Learning to see: Gloomy Sunday from Memo Akten on Vimeo.
I didn’t want to post GAN art because it’s very predictable of me, but I thought it was interesting how the ‘Camera Transformed’ article conceived of them as capturing unseen possible aspects of reality through the latent space of an image dataset.
In Learning to see, artist Memo Akten trained a generative adversarial network (GAN), a type of machine learning model, using the Pix2Pix (pixel-to-pixel translation) technique. With Pix2Pix, the ML model learns a statistical mapping between representation A of an image and representation B. In this case, Akten used photographs of plants and landscapes as one representation, and line drawings of the same scene (generated by a simple edge detection algorithm) for another. Thus, the trained model could pick up the general edge arrangement of a mundane scene, like car keys and wires on a table, and translate it into the visual representation it was familiar with (natural scenes.)

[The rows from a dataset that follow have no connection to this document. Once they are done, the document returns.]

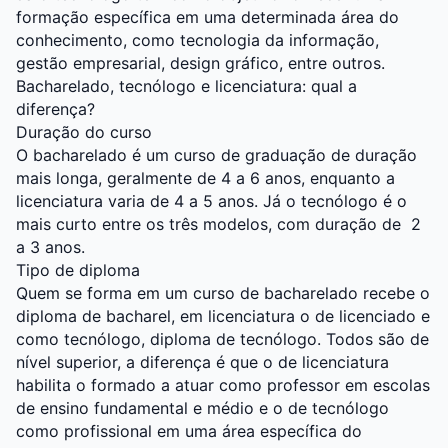
formação específica em uma determinada área do
conhecimento, como tecnologia da informação,
gestão empresarial, design gráfico, entre outros.
Bacharelado, tecnólogo e licenciatura: qual a
diferença?
Duração do curso
O bacharelado é um curso de graduação de duração
mais longa, geralmente de 4 a 6 anos, enquanto a
licenciatura varia de 4 a 5 anos. Já o tecnólogo é o
mais curto entre os três modelos, com duração de 2
a 3 anos.
Tipo de diploma
Quem se forma em um curso de bacharelado recebe o
diploma de bacharel, em licenciatura o de licenciado e
como tecnólogo, diploma de tecnólogo. Todos são de
nível superior, a diferença é que o de licenciatura
habilita o formado a atuar como professor em escolas
de ensino fundamental e médio e o de tecnólogo
como profissional em uma área específica do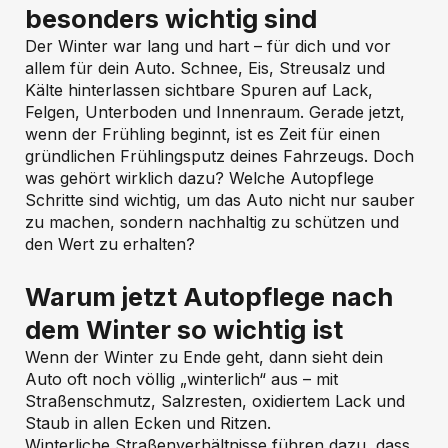
besonders wichtig sind
Der Winter war lang und hart – für dich und vor
allem für dein Auto. Schnee, Eis, Streusalz und
Kälte hinterlassen sichtbare Spuren auf Lack,
Felgen, Unterboden und Innenraum. Gerade jetzt,
wenn der Frühling beginnt, ist es Zeit für einen
gründlichen Frühlingsputz deines Fahrzeugs. Doch
was gehört wirklich dazu? Welche Autopflege
Schritte sind wichtig, um das Auto nicht nur sauber
zu machen, sondern nachhaltig zu schützen und
den Wert zu erhalten?
Warum jetzt Autopflege nach
dem Winter so wichtig ist
Wenn der Winter zu Ende geht, dann sieht dein
Auto oft noch völlig „winterlich“ aus – mit
Straßenschmutz, Salzresten, oxidiertem Lack und
Staub in allen Ecken und Ritzen.
Winterliche Straßenverhältnisse führen dazu, dass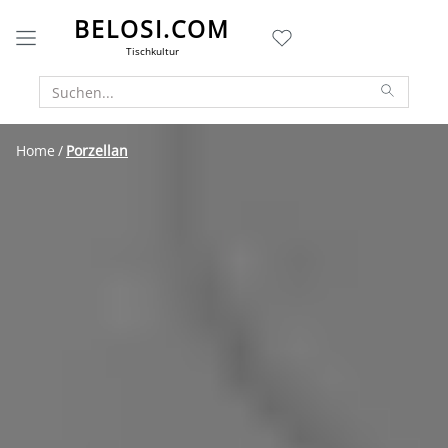
BELOSI.COM
Tischkultur
Home
Porzellan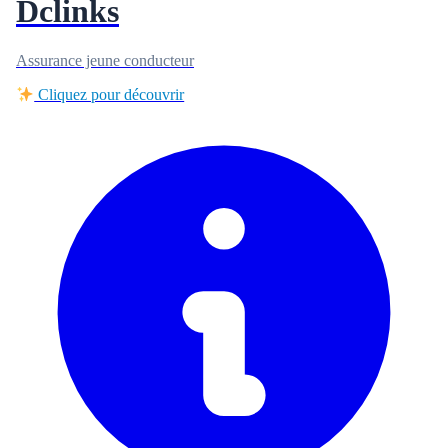
Dclinks
Assurance jeune conducteur
Cliquez pour découvrir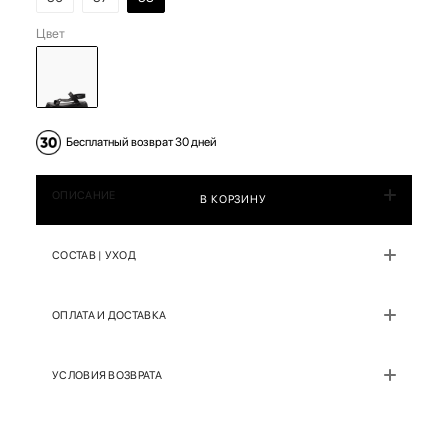
Цвет
Бесплатный возврат 30 дней
ОПИСАНИЕ
В КОРЗИНУ
СОСТАВ | УХОД
ОПЛАТА И ДОСТАВКА
УСЛОВИЯ ВОЗВРАТА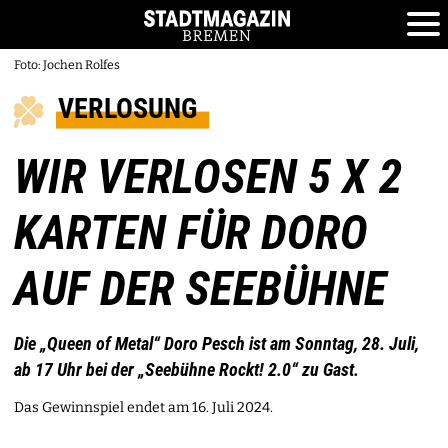
Foto: Jochen Rolfes
VERLOSUNG
WIR VERLOSEN 5 X 2
KARTEN FÜR DORO
AUF DER SEEBÜHNE
Die „Queen of Metal“ Doro Pesch ist am Sonntag, 28. Juli,
ab 17 Uhr bei der „Seebühne Rockt! 2.0“ zu Gast.
Das Gewinnspiel endet am 16. Juli 2024.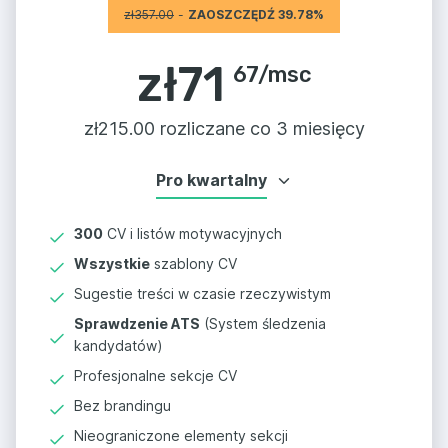
zł
357.00
-
ZAOSZCZĘDŹ 39.78%
zł
71
67
/
msc
zł
215.00 rozliczane co 3 miesięcy
Pro kwartalny
300
CV i listów motywacyjnych
Wszystkie
szablony CV
Sugestie treści w czasie rzeczywistym
Sprawdzenie ATS
(System śledzenia
kandydatów)
Profesjonalne sekcje CV
Bez brandingu
Nieograniczone elementy sekcji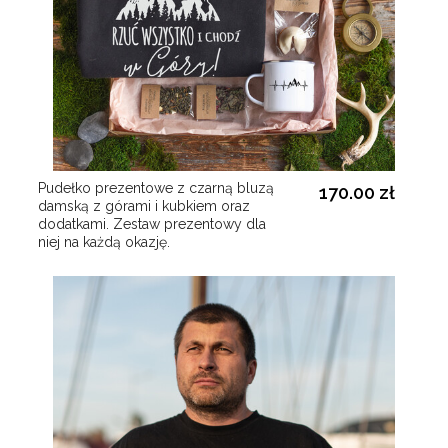
Pudełko prezentowe z czarną bluzą
170.00 zł
damską z górami i kubkiem oraz
dodatkami. Zestaw prezentowy dla
niej na każdą okazję.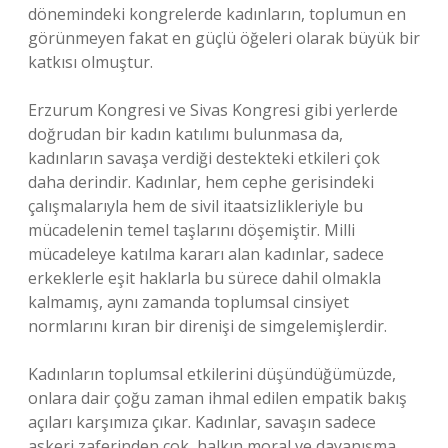
dönemindeki kongrelerde kadınların, toplumun en
görünmeyen fakat en güçlü öğeleri olarak büyük bir
katkısı olmuştur.
Erzurum Kongresi ve Sivas Kongresi gibi yerlerde
doğrudan bir kadın katılımı bulunmasa da,
kadınların savaşa verdiği destekteki etkileri çok
daha derindir. Kadınlar, hem cephe gerisindeki
çalışmalarıyla hem de sivil itaatsizlikleriyle bu
mücadelenin temel taşlarını döşemiştir. Milli
mücadeleye katılma kararı alan kadınlar, sadece
erkeklerle eşit haklarla bu sürece dahil olmakla
kalmamış, aynı zamanda toplumsal cinsiyet
normlarını kıran bir direnişi de simgelemişlerdir.
Kadınların toplumsal etkilerini düşündüğümüzde,
onlara dair çoğu zaman ihmal edilen empatik bakış
açıları karşımıza çıkar. Kadınlar, savaşın sadece
askeri zaferinden çok, halkın moral ve dayanışma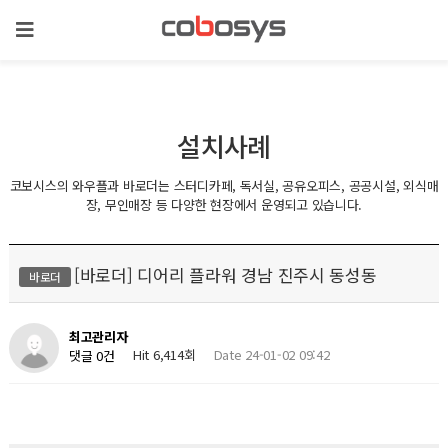
설치사례
코보시스의 와우플과 바로더는 스터디카페, 독서실, 공유오피스, 공공시설, 외식매
장, 무인매장 등 다양한 현장에서 운영되고 있습니다.
[바로더] 디어리 플라워 경남 진주시 동성동
바로더
최고관리자
Hit 6,414회
Date 24-01-02 09:42
댓글 0건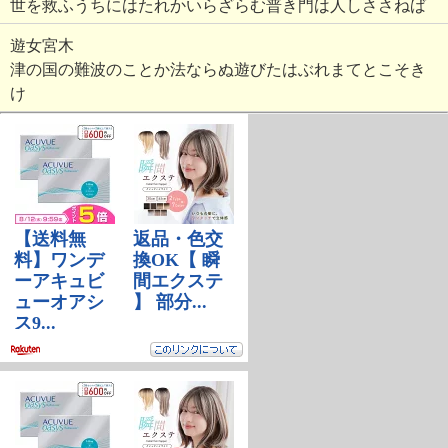
世を救ふうちにはたれかいらざらむ普き門は人しささねば
遊女宮木
津の国の難波のことか法ならぬ遊びたはぶれまてとこそき
け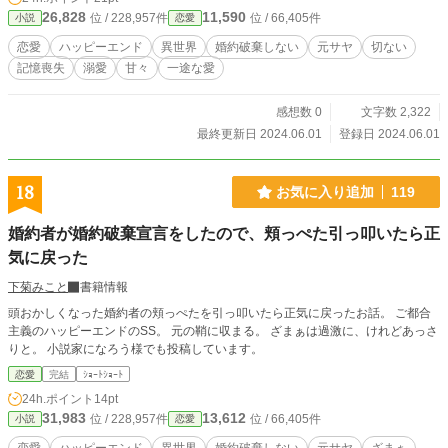
26,828
11,590
位 / 228,957件
位 / 66,405件
小説
恋愛
恋愛
ハッピーエンド
異世界
婚約破棄しない
元サヤ
切ない
記憶喪失
溺愛
甘々
一途な愛
感想数 0
文字数 2,322
最終更新日 2024.06.01
登録日 2024.06.01
18
お気に入り追加
119
婚約者が婚約破棄宣言をしたので、頬っぺた引っ叩いたら正
気に戻った
下菊みこと
書籍情報
頭おかしくなった婚約者の頬っぺたを引っ叩いたら正気に戻ったお話。 ご都合
主義のハッピーエンドのSS。 元の鞘に収まる。 ざまぁは過激に、けれどあっさ
りと。 小説家になろう様でも投稿しています。
恋愛
完結
ｼｮｰﾄｼｮｰﾄ
24h.ポイント
14pt
31,983
13,612
位 / 228,957件
位 / 66,405件
小説
恋愛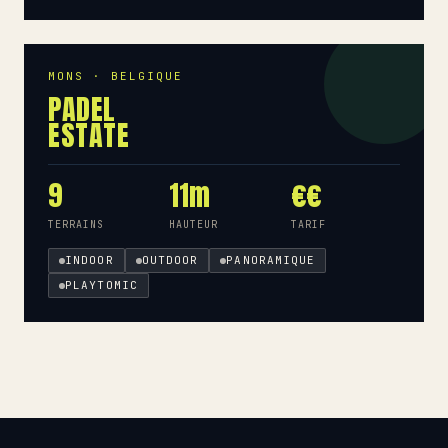
MONS · BELGIQUE
PADEL
ESTATE
9
11m
€€
TERRAINS
HAUTEUR
TARIF
INDOOR
OUTDOOR
PANORAMIQUE
PLAYTOMIC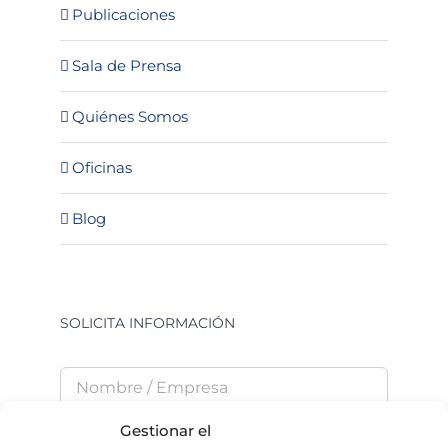
Publicaciones
Sala de Prensa
Quiénes Somos
Oficinas
Blog
SOLICITA INFORMACIÓN
Gestionar el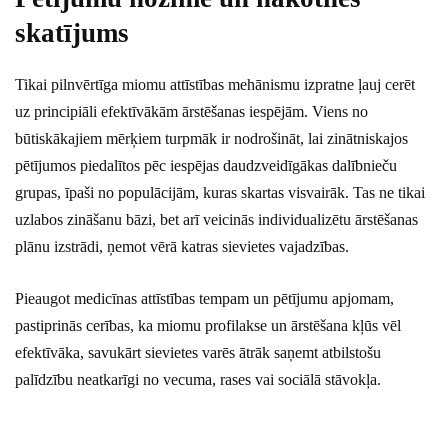
skatījums
Tikai pilnvērtīga miomu attīstības mehānismu izpratne ļauj cerēt
uz principiāli efektīvākām ārstēšanas iespējām. Viens no
būtiskākajiem mērķiem turpmāk ir nodrošināt, lai zinātniskajos
pētījumos piedalītos pēc iespējas daudzveidīgākas dalībnieču
grupas, īpaši no populācijām, kuras skartas visvairāk. Tas ne tikai
uzlabos zināšanu bāzi, bet arī veicinās individualizētu ārstēšanas
plānu izstrādi, ņemot vērā katras sievietes vajadzības.
Pieaugot medicīnas attīstības tempam un pētījumu apjomam,
pastiprinās cerības, ka miomu profilakse un ārstēšana kļūs vēl
efektīvāka, savukārt sievietes varēs ātrāk saņemt atbilstošu
palīdzību neatkarīgi no vecuma, rases vai sociālā stāvokļa.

Philosophically, the piece is interesting because it shows how preconceived notions of reality affect capture: art is never neutral. As Akten notes, the model “can only see what it already knows, just like us.” For this model, even a decidedly un-sublime environment doesn’t incite boredom and despair. Learning to see suggests seeking beauty and inspiration even in the winding shape of an electrical cord.